Filter the entries and keep only the lines where the string "Blank" appears.

=== Begin Enclosure ===

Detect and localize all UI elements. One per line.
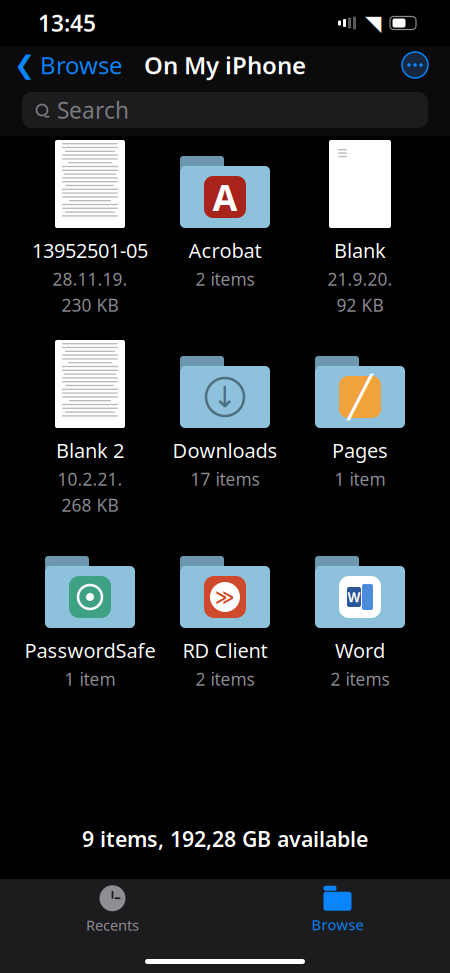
button[interactable]: Blank 2 — [22, 336, 158, 536]
staticText: 10.2.21. — [58, 468, 122, 491]
button[interactable]: PasswordSafe — [22, 536, 158, 736]
staticText: On My iPhone — [144, 49, 306, 81]
staticText: W — [348, 588, 360, 606]
staticText: Blank — [334, 237, 386, 264]
staticText: PasswordSafe — [24, 637, 156, 664]
staticText: Word — [335, 637, 385, 664]
staticText: RD Client — [182, 637, 268, 664]
staticText: Acrobat — [188, 237, 262, 264]
staticText: 17 items — [190, 468, 260, 491]
button[interactable]: A — [158, 136, 292, 336]
staticText: 2 items — [330, 668, 390, 691]
staticText: ↓ — [212, 380, 238, 414]
button[interactable]: More options — [402, 45, 450, 85]
staticText: 268 KB — [62, 494, 118, 517]
staticText: 13:45 — [38, 8, 96, 38]
staticText: 2 items — [196, 268, 254, 291]
staticText: Search — [57, 95, 129, 125]
staticText: Browse — [312, 915, 364, 934]
button[interactable]: ≫ — [158, 536, 292, 736]
staticText: 92 KB — [336, 294, 384, 317]
staticText: 2 items — [196, 668, 254, 691]
staticText: 21.9.20. — [328, 268, 392, 291]
staticText: 1 item — [334, 468, 386, 491]
staticText: A — [212, 173, 238, 221]
staticText: ≫ — [215, 586, 235, 608]
staticText: ╱ — [348, 374, 372, 420]
staticText: 13952501-05 — [32, 237, 148, 264]
staticText: Recents — [86, 915, 139, 935]
button[interactable]: ╱ — [292, 336, 428, 536]
staticText: Browse — [40, 49, 123, 81]
staticText: ❮ — [14, 51, 35, 79]
staticText: 1 item — [64, 668, 116, 691]
button[interactable]: Search — [22, 92, 428, 128]
staticText: 230 KB — [62, 294, 118, 317]
staticText: Downloads — [172, 437, 278, 464]
staticText: 28.11.19. — [52, 268, 128, 291]
button[interactable]: 13952501-05 — [22, 136, 158, 336]
button[interactable]: Recents — [56, 886, 168, 934]
button[interactable]: ❮ — [0, 42, 123, 88]
button[interactable]: W — [292, 536, 428, 736]
staticText: Blank 2 — [56, 437, 124, 464]
staticText: 9 items, 192,28 GB available — [82, 825, 368, 853]
staticText: ◥ — [365, 11, 381, 35]
button[interactable]: Blank — [292, 136, 428, 336]
button[interactable]: Browse — [282, 886, 394, 934]
staticText: Pages — [332, 437, 388, 464]
button[interactable]: ↓ — [158, 336, 292, 536]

=== End Enclosure ===

§ **RESPONSE TO THE EXERCISE**
button[interactable]: Blank 2 — [22, 336, 158, 536]
staticText: Blank — [334, 237, 386, 264]
staticText: Blank 2 — [56, 437, 124, 464]
button[interactable]: Blank — [292, 136, 428, 336]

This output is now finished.